Warns Against Expansion of Anti-Terrorism Laws
August 7, 2019, New York – Following the mass shootings in El Paso, Texas and Dayton, Ohio, the Center for Constitutional Rights released the following statement:
“The Center for Constitutional Rights stands in solidarity with the victims and the families of the deceased of this weekend’s mass shootings. Although we do not yet know the full details of the shooters’ motives, it appears that the shooting in El Paso, Texas was an act of white supremacist violence committed against the Latinx border community. It was the natural consequence of an ideology of hate that has permeated this country for centuries and continues to today. Those in power at the highest levels of government, including Donald Trump, Stephen Miller, Ken Cuccinelli, and others who have spewed anti-immigrant rhetoric while implementing policies to target vulnerable immigrant communities bear major responsibility, as do politicians beholden to the NRA and its toxic and perverse ideology.

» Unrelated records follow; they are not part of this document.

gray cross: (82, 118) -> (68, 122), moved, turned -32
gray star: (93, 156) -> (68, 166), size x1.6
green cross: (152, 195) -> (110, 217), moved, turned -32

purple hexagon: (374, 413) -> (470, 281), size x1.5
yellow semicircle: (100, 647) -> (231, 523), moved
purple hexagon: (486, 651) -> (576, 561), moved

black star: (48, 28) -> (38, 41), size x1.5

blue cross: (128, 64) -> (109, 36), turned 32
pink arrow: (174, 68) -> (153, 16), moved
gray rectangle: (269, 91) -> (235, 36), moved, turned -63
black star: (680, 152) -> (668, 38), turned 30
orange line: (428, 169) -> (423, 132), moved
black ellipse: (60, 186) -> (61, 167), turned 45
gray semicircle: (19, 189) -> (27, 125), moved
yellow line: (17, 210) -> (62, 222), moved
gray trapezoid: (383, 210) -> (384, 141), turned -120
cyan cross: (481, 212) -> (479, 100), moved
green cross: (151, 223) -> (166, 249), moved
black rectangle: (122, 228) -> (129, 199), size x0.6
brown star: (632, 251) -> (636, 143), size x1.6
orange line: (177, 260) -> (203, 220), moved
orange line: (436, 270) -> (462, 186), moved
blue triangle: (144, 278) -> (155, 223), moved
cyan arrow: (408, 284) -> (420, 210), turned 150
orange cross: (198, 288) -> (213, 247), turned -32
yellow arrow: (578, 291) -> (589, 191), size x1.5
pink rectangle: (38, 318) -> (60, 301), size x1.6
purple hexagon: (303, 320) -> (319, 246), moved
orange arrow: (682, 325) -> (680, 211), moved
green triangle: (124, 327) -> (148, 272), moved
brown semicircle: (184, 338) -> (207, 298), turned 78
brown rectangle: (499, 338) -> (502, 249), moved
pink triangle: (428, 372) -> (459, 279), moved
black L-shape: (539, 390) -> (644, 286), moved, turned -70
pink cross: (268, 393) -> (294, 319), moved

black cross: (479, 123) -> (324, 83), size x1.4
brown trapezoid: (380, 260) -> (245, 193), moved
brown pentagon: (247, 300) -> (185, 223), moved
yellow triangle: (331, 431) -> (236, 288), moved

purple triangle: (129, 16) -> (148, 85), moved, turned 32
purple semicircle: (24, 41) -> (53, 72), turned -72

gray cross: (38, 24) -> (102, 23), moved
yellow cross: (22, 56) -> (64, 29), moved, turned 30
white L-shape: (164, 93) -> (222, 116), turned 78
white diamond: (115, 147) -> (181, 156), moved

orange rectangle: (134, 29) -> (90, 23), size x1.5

At the same time that we call for justice for the victims of this and other senseless slaughter committed by white supremacists, we should not accept calls for expanded law enforcement powers to combat it, including new domestic terrorism legislation. The notion that this country – with its vast, existing arsenal of criminal laws, surveillance tools, and law enforcement power – lacks the means to hold those responsible now and in the future accountable is bogus. We are in this tragic and terrifying place because of the total failure of our government to care about the threat of white supremacist violence and the threat of guns, stretching back long before, but exacerbated by, a white supremacist now in the Oval Office fueling the fire. Moreover, as the Center for Constitutional Rights knows from defending activists and those broadly targeted as “terrorists,” adding a new law-enforcement category of “domestic terrorism,” with all the expansiveness and malleability that term permits, carries the potential for serious abuse. To expect that the government – and especially a Trump administration who sees political opponents and critics as enemies of the state – would use its prosecutorial power carefully, targeting only those responsible for actual crimes, also flies in the face of reality and historical experience.
We need a response to this madness, and we need one that recognizes the deep historical and structural roots of this violence and yet that goes beyond, or deeper than, our knee-jerk expectation that we can police and imprison our way out of it.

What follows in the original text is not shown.